▶ _ASSIGNMENT_
All of the records below are to be copied exactly.

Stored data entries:
++++++++++++++++++++

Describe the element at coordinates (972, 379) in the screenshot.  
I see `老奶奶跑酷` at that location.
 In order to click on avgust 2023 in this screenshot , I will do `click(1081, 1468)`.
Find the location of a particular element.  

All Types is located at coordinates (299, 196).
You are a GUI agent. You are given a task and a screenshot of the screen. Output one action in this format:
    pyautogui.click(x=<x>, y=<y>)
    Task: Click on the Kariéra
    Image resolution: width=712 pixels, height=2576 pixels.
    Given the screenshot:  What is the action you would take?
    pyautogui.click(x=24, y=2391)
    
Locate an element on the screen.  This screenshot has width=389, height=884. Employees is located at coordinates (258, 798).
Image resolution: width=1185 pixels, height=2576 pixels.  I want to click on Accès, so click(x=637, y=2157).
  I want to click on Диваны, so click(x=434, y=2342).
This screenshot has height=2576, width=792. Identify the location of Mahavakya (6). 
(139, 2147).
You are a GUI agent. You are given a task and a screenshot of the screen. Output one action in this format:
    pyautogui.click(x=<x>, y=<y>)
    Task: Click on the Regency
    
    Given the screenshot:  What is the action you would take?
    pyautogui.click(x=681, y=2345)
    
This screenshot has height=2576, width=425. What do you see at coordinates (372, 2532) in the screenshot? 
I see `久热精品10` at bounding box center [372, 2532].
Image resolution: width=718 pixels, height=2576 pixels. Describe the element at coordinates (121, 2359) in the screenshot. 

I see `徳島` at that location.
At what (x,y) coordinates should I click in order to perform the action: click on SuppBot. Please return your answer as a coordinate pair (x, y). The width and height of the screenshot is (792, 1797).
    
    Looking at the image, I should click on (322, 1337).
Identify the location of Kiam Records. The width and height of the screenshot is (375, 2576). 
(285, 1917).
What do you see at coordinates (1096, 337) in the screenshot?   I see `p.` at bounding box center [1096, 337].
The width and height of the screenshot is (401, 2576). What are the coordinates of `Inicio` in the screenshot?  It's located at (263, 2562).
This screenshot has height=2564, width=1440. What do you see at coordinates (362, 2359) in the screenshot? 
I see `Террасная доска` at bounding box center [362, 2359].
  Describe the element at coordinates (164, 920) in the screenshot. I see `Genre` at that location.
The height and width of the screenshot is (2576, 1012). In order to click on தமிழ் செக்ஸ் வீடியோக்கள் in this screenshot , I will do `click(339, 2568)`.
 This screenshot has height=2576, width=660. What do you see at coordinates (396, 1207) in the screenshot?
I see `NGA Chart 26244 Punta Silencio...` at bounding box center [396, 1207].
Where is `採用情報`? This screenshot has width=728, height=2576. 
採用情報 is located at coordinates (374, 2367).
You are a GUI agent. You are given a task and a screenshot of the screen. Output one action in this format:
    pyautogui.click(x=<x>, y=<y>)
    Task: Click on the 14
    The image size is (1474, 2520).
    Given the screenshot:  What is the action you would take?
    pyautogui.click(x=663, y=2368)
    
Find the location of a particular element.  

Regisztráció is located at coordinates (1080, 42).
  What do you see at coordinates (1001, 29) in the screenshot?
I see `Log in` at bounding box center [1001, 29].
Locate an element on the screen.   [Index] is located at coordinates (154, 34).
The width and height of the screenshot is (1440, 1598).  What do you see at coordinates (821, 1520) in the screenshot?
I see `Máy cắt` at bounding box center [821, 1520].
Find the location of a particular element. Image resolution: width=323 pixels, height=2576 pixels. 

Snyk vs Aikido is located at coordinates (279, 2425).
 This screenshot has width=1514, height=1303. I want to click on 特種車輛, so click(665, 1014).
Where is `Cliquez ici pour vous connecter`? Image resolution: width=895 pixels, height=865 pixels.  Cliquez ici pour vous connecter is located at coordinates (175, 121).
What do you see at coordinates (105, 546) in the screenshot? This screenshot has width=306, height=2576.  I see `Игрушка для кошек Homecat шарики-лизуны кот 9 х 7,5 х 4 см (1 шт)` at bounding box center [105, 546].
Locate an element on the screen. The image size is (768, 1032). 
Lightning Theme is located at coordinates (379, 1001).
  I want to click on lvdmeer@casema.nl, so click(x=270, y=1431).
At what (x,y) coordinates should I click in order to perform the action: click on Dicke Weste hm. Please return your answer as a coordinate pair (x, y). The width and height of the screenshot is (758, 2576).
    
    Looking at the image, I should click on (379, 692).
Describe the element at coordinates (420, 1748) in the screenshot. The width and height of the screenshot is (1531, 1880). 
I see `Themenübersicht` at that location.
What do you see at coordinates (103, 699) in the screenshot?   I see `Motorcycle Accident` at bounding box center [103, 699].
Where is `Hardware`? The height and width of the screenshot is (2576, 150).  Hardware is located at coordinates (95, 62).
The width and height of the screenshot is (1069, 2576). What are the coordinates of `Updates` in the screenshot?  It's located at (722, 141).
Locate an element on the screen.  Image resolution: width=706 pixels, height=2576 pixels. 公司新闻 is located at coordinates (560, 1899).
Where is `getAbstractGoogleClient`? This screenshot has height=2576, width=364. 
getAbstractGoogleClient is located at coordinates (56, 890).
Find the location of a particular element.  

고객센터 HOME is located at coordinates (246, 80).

++++++++++++++++++++

▶ _OUTPUT FOR THIS EXERCISE_
Describe the element at coordinates (972, 379) in the screenshot.  
I see `老奶奶跑酷` at that location.
 In order to click on avgust 2023 in this screenshot , I will do `click(1081, 1468)`.
Find the location of a particular element.  

All Types is located at coordinates (299, 196).
You are a GUI agent. You are given a task and a screenshot of the screen. Output one action in this format:
    pyautogui.click(x=<x>, y=<y>)
    Task: Click on the Kariéra
    Image resolution: width=712 pixels, height=2576 pixels.
    Given the screenshot:  What is the action you would take?
    pyautogui.click(x=24, y=2391)
    
Locate an element on the screen.  This screenshot has width=389, height=884. Employees is located at coordinates (258, 798).
Image resolution: width=1185 pixels, height=2576 pixels.  I want to click on Accès, so click(x=637, y=2157).
  I want to click on Диваны, so click(x=434, y=2342).
This screenshot has height=2576, width=792. Identify the location of Mahavakya (6). 
(139, 2147).
You are a GUI agent. You are given a task and a screenshot of the screen. Output one action in this format:
    pyautogui.click(x=<x>, y=<y>)
    Task: Click on the Regency
    
    Given the screenshot:  What is the action you would take?
    pyautogui.click(x=681, y=2345)
    
This screenshot has height=2576, width=425. What do you see at coordinates (372, 2532) in the screenshot? 
I see `久热精品10` at bounding box center [372, 2532].
Image resolution: width=718 pixels, height=2576 pixels. Describe the element at coordinates (121, 2359) in the screenshot. 

I see `徳島` at that location.
At what (x,y) coordinates should I click in order to perform the action: click on SuppBot. Please return your answer as a coordinate pair (x, y). The width and height of the screenshot is (792, 1797).
    
    Looking at the image, I should click on (322, 1337).
Identify the location of Kiam Records. The width and height of the screenshot is (375, 2576). 
(285, 1917).
What do you see at coordinates (1096, 337) in the screenshot?   I see `p.` at bounding box center [1096, 337].
The width and height of the screenshot is (401, 2576). What are the coordinates of `Inicio` in the screenshot?  It's located at (263, 2562).
This screenshot has height=2564, width=1440. What do you see at coordinates (362, 2359) in the screenshot? 
I see `Террасная доска` at bounding box center [362, 2359].
  Describe the element at coordinates (164, 920) in the screenshot. I see `Genre` at that location.
The height and width of the screenshot is (2576, 1012). In order to click on தமிழ் செக்ஸ் வீடியோக்கள் in this screenshot , I will do `click(339, 2568)`.
 This screenshot has height=2576, width=660. What do you see at coordinates (396, 1207) in the screenshot?
I see `NGA Chart 26244 Punta Silencio...` at bounding box center [396, 1207].
Where is `採用情報`? This screenshot has width=728, height=2576. 
採用情報 is located at coordinates (374, 2367).
You are a GUI agent. You are given a task and a screenshot of the screen. Output one action in this format:
    pyautogui.click(x=<x>, y=<y>)
    Task: Click on the 14
    The image size is (1474, 2520).
    Given the screenshot:  What is the action you would take?
    pyautogui.click(x=663, y=2368)
    
Find the location of a particular element.  

Regisztráció is located at coordinates (1080, 42).
  What do you see at coordinates (1001, 29) in the screenshot?
I see `Log in` at bounding box center [1001, 29].
Locate an element on the screen.   [Index] is located at coordinates (154, 34).
The width and height of the screenshot is (1440, 1598).  What do you see at coordinates (821, 1520) in the screenshot?
I see `Máy cắt` at bounding box center [821, 1520].
Find the location of a particular element. Image resolution: width=323 pixels, height=2576 pixels. 

Snyk vs Aikido is located at coordinates (279, 2425).
 This screenshot has width=1514, height=1303. I want to click on 特種車輛, so click(665, 1014).
Where is `Cliquez ici pour vous connecter`? Image resolution: width=895 pixels, height=865 pixels.  Cliquez ici pour vous connecter is located at coordinates (175, 121).
What do you see at coordinates (105, 546) in the screenshot? This screenshot has width=306, height=2576.  I see `Игрушка для кошек Homecat шарики-лизуны кот 9 х 7,5 х 4 см (1 шт)` at bounding box center [105, 546].
Locate an element on the screen. The image size is (768, 1032). 
Lightning Theme is located at coordinates (379, 1001).
  I want to click on lvdmeer@casema.nl, so click(x=270, y=1431).
At what (x,y) coordinates should I click in order to perform the action: click on Dicke Weste hm. Please return your answer as a coordinate pair (x, y). The width and height of the screenshot is (758, 2576).
    
    Looking at the image, I should click on (379, 692).
Describe the element at coordinates (420, 1748) in the screenshot. The width and height of the screenshot is (1531, 1880). 
I see `Themenübersicht` at that location.
What do you see at coordinates (103, 699) in the screenshot?   I see `Motorcycle Accident` at bounding box center [103, 699].
Where is `Hardware`? The height and width of the screenshot is (2576, 150).  Hardware is located at coordinates (95, 62).
The width and height of the screenshot is (1069, 2576). What are the coordinates of `Updates` in the screenshot?  It's located at (722, 141).
Locate an element on the screen.  Image resolution: width=706 pixels, height=2576 pixels. 公司新闻 is located at coordinates (560, 1899).
Where is `getAbstractGoogleClient`? This screenshot has height=2576, width=364. 
getAbstractGoogleClient is located at coordinates (56, 890).
Find the location of a particular element.  

고객센터 HOME is located at coordinates (246, 80).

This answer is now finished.